The annual fund-level fee, payable monthly, is calculated according to the following schedule:
| | | | |
Average Daily Managed Assets* | | Fund-Level Fee Rate | |
For the first $500 million | | | 0.7000 | % |
For the next $500 million | | | 0.6750 | |
For the next $500 million | | | 0.6500 | |
For the next $500 million | | | 0.6250 | |
For managed assets over $2 billion | | | 0.6000 | |
The annual complex-level fee, payable monthly, is calculated by multiplying the current complex-wide fee rate, determined according to the following schedule by the Fund’s daily managed assets:
| | | | |
Complex-Level Eligible Asset Breakpoint Level* | | Effective Complex-Level Fee Rate at Breakpoint Level | |
$55 billion | | | 0.2000 | % |
$56 billion | | | 0.1996 | |
$57 billion | | | 0.1989 | |
$60 billion | | | 0.1961 | |
$63 billion | | | 0.1931 | |
$66 billion | | | 0.1900 | |
$71 billion | | | 0.1851 | |
$76 billion | | | 0.1806 | |
$80 billion | | | 0.1773 | |
$91 billion | | | 0.1691 | |
$125 billion | | | 0.1599 | |
$200 billion | | | 0.1505 | |
$250 billion | | | 0.1469 | |
$300 billion | | | 0.1445 | |
* | For the complex-level fees, managed assets include closed-end fund assets managed by the Adviser that are attributable to certain types of leverage. For these purposes, leverage includes the fund’s use of preferred stock and borrowings and certain investments in the residual interest certificates (also called inverse floating rate securities) in tender option bond (TOB) trusts, including the portion of assets held by a TOB trust that has been effectively financed by the trust’s issuance of floating rate securities, subject to an agreement by the Adviser as to certain funds to limit the amount of such assets for determining managed assets in certain circumstances. The complex-level fee is calculated based upon the aggregate daily managed assets of all Nuveen open-end and closed-end Funds that constitute “eligible assets”. Eligible assets do not include assets attributable to investments in other Nuveen funds or assets in excess of a determined amount (originally $2 billion) added to the Nuveen fund complex in connection with the Adviser’s assumption of the management of the former First American Funds effective January 1, 2011. As of June 30, 2019, the complex-level fee for the Fund was 0.1577%. |
8. Senior Loan Commitments
Unfunded Commitments
Pursuant to the terms of certain of the variable rate senior loan agreements, the Fund may have unfunded senior loan commitments. The Fund will maintain with its custodian, cash, liquid securities and/or liquid senior loans having an aggregate value at least equal to the amount of unfunded senior loan commitments. As of the end of the reporting period, the Fund had no such unfunded senior loan commitments.
Participation Commitments
With respect to the senior loans held in the Fund’s portfolio, the Fund may: 1) invest in assignments; 2) act as a participant in primary lending syndicates; or 3) invest in participations. If the Fund purchases a participation of a senior loan interest, the Fund would typically enter into a contractual agreement with the lender or other third party selling the participation, rather than directly with the borrower. As such, the Fund not only assumes the credit risk of the borrower, but also that of the selling participant or other persons interpositioned between the Fund and the borrower. As of the end of the reporting period, the Fund had no such outstanding participation commitments.
9. Borrowing Arrangements
Borrowings
The Fund has entered into a borrowing arrangement as a means of leverage.

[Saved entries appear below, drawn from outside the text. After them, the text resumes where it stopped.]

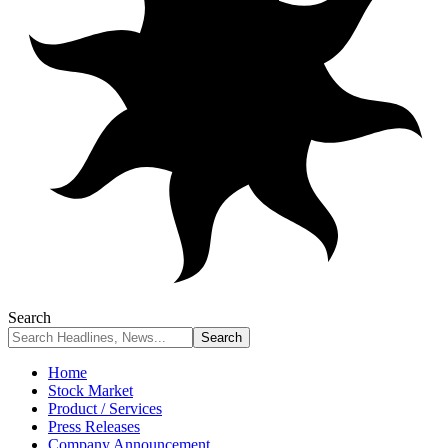
Search
Home
Stock Market
Product / Services
Press Releases
Company Announcement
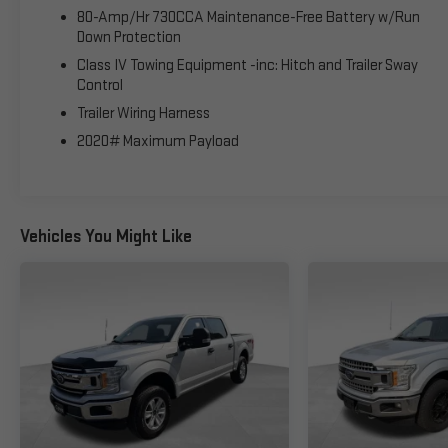
80-Amp/Hr 730CCA Maintenance-Free Battery w/Run
Down Protection
Class IV Towing Equipment -inc: Hitch and Trailer Sway
Control
Trailer Wiring Harness
2020# Maximum Payload
Vehicles You Might Like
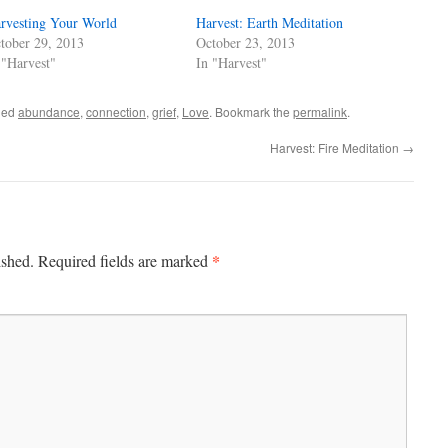
rvesting Your World
Harvest: Earth Meditation
tober 29, 2013
October 23, 2013
 "Harvest"
In "Harvest"
ged
abundance
,
connection
,
grief
,
Love
. Bookmark the
permalink
.
Harvest: Fire Meditation
→
*
ished.
Required fields are marked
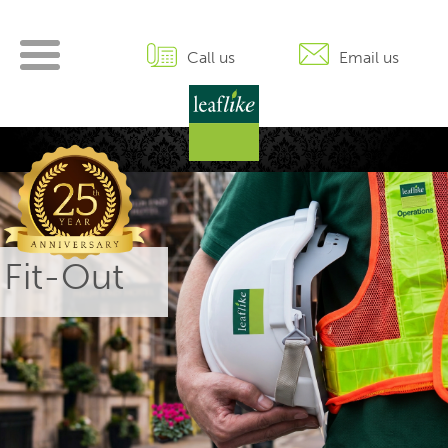
Skip
to
content
Call us
Email us
 Fit-Out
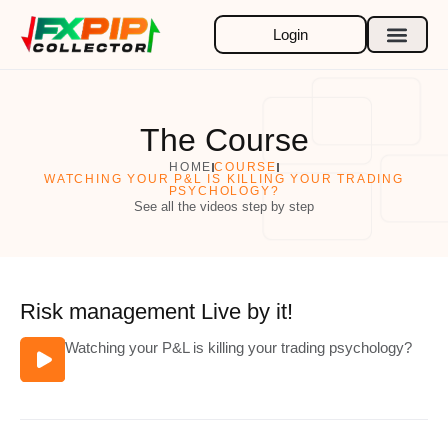
Skip
to
Login
content
The Course
HOME
COURSE
WATCHING YOUR P&L IS KILLING YOUR TRADING
PSYCHOLOGY?
See all the videos step by step
Risk management Live by it!
Watching your P&L is killing your trading psychology?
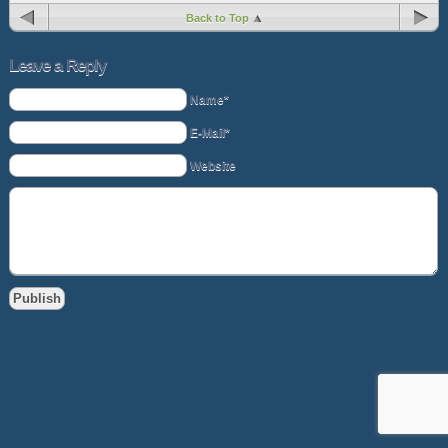
Back to Top
Leave a Reply
Name*
E-Mail*
Website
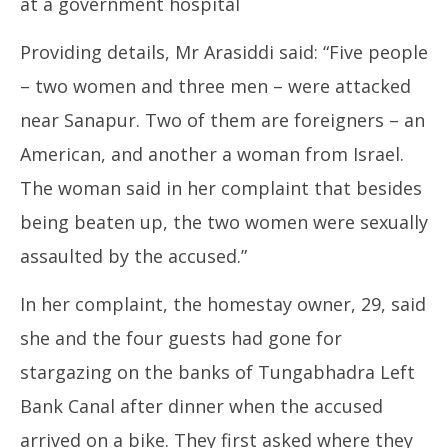
at a government hospital
Providing details, Mr Arasiddi said: “Five people
– two women and three men – were attacked
near Sanapur. Two of them are foreigners – an
American, and another a woman from Israel.
The woman said in her complaint that besides
being beaten up, the two women were sexually
assaulted by the accused.”
In her complaint, the homestay owner, 29, said
she and the four guests had gone for
stargazing on the banks of Tungabhadra Left
Bank Canal after dinner when the accused
arrived on a bike. They first asked where they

As of the end of the reporting period, the Fund has a $93,500,000 (maximum commitment amount) committed financing agreement (“Borrowings”). As of the end of the reporting period, the outstanding balance on these Borrowings was $72,500,000.
42
Interest is charged on these Borrowings at 1-Month LIBOR (London Inter-Bank Offered Rate) plus 0.65% per annum on the amount borrowed. The Fund is also charged an undrawn fee of 0.50% per annum if the undrawn portion of the Borrowings on that day is more than 20% of the maximum commitment amount. During the current fiscal period, the average daily balance outstanding and average annual interest rate on these Borrowings was $72,500,000 and 3.12%, respectively.
In order to maintain these Borrowings, the Fund must meet certain collateral, asset coverage and other requirements. Borrowings outstanding are fully secured by securities specifically identified in the Fund’s portfolio of investments (“Pledged Collateral”).
Borrowings outstanding are recognized as “Borrowings” on the Statement of Assets and Liabilities. Interest expense incurred on the drawn amount and undrawn balance, as well as the amendment fee are each recognized as a component of “Interest expense on borrowings” on the Statement of Operations.
Rehypothecation
The Fund has entered into a Rehypothecation Side Letter (“Side Letter”) with its prime brokerage lender, allowing it to re-register the Pledged Collateral in its own name or in a name other than the Fund’s to pledge, repledge, hypothecate, rehypothecate, sell, lend or otherwise transfer or use the Pledged Collateral (the “Hypothecated Securities”) with all rights of ownership as described in the Side Letter. Subject to certain conditions, the total value of the outstanding Hypothecated Securities shall not exceed the lesser of (i) 98% of the outstanding balance on the Borrowings to which the Pledged Collateral relates and (ii) 331⁄3% of the Fund’s total assets. The Fund may designate any Pledged Collateral as ineligible for rehypothecation. The Fund may also recall Hypothecated Securities on demand.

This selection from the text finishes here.